Ok, the answer to the last trivia question was:
Chuck Jones was interviewed about his work on Upper Deck Comic Ball cards. I'm more of a Tex Avery and Bob Clampett fan myself.
Ok, now for today's question. There is a dealer's ad for Classic Best minor league cards (the ads are the best part of this magazine) touting a Mike Schmidt Reading Phillies card that Beckett values at over $1,500. So of course YOU should go out and buy some extremely limited (less than 2100 cases!) Classic Best minor league cards in order to get the next thousand dollar minor league card. In the ad, there is a list of players with the caption "Could one of these players be the next Mike Schmidt?"
Today's Trivia Question:
Name any one of the players on the list. (one point)
Bonus Essay Question:
Explain why even if a card of a player who had Walter Johnson's arm, Babe Ruth's bat, Rickey Henderson's legs and Michael Jack Schmidt's mustache was in that set, his card would never ever ever be worth as much as that mythical Reading Phillies card. (one point)
Ok, onto the the pack of 1990 Donruss at Captain Canuck's request. I didn't pull the last two cards he needed, but I've got them held for ransom anyway.
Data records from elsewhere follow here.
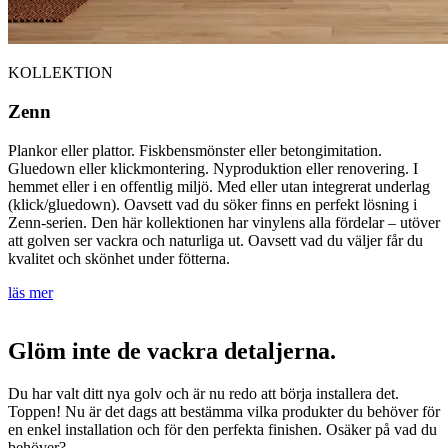
KOLLEKTION
Zenn
Plankor eller plattor. Fiskbensmönster eller betongimitation.
Gluedown eller klickmontering. Nyproduktion eller renovering. I
hemmet eller i en offentlig miljö. Med eller utan integrerat underlag
(klick/gluedown). Oavsett vad du söker finns en perfekt lösning i
Zenn-serien. Den här kollektionen har vinylens alla fördelar – utöver
att golven ser vackra och naturliga ut. Oavsett vad du väljer får du
kvalitet och skönhet under fötterna.
läs mer
Glöm inte de vackra detaljerna.
Du har valt ditt nya golv och är nu redo att börja installera det.
Toppen! Nu är det dags att bestämma vilka produkter du behöver för
en enkel installation och för den perfekta finishen. Osäker på vad du
behöver?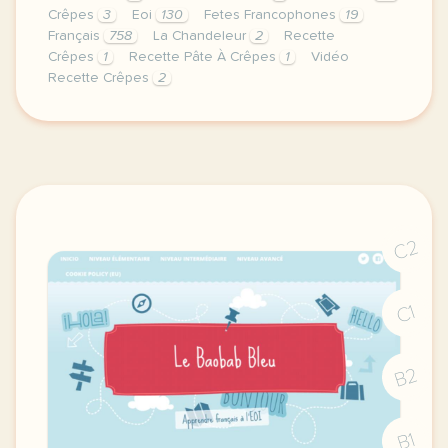
Crêpes
3
Eoi
130
Fetes Francophones
19
Français
758
La Chandeleur
2
Recette
Crêpes
1
Recette Pâte À Crêpes
1
Vidéo
Recette Crêpes
2
image canva comaujourd hui 2 fevrier c est la fete 
C2
C1
B2
B1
Carl Yastrzemski's full, pouty lips 0¢
532 Atlee Hammaker 5¢
419 Tim Laudner 5¢
424 Ken Caminiti 5¢
453 Greg Litton 5¢
200 Checklist 5¢
30 Sandy Alomar Jr. 50¢
587 Willie Frazer 5¢
592 Tony Castillo 5¢
596 Pete Harnisch 5¢
2 Steve Sax Diamond King 5¢
659 Nolan Ryan 5000 K's error $4.00
193 Dennis Cook 5¢
197 Orel Hershiser 10¢
622 Mark Guthrie 5¢
626 Paul Sorrento 5¢
BC-25 Von Hayes MVP 5¢
Total Book Value: $5.25
Another big money card! Nice! This wasn't a spectacular pack overall, but there's a couple of minor stars in there along with the Ryan error card. There's the top three:
Nolan Ryan 5000 K's
I double checked this card in my phonebook sized price guide and the error card is actually an error in Tuff Stuff. They have the 5000 K's and King of Kings cards swapped on their checklist, so what appears to be an error card in their guide is actually the corrected version. However, since I'm going by that price guide and they list the 5000 K's #659 as the error that's the price I'm going by. It's still a pretty cool card either way.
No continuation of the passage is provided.